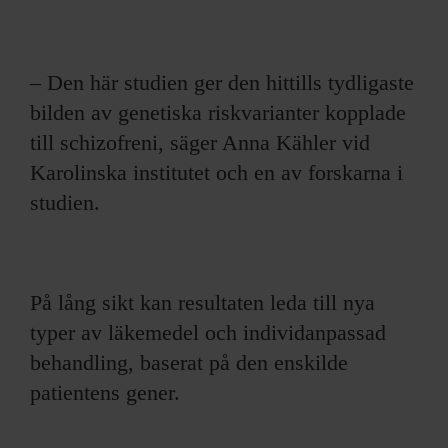
– Den här studien ger den hittills tydligaste
bilden av genetiska riskvarianter kopplade
till schizofreni, säger Anna Kähler vid
Karolinska institutet och en av forskarna i
studien.
På lång sikt kan resultaten leda till nya
typer av läkemedel och individanpassad
behandling, baserat på den enskilde
patientens gener.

## EXERCISE DESCRIPTION:
Go through the listing above and quote it exactly, apart from its images.

## ANSWER TO THE EXERCISE:
– Den här studien ger den hittills tydligaste
bilden av genetiska riskvarianter kopplade
till schizofreni, säger Anna Kähler vid
Karolinska institutet och en av forskarna i
studien.
På lång sikt kan resultaten leda till nya
typer av läkemedel och individanpassad
behandling, baserat på den enskilde
patientens gener.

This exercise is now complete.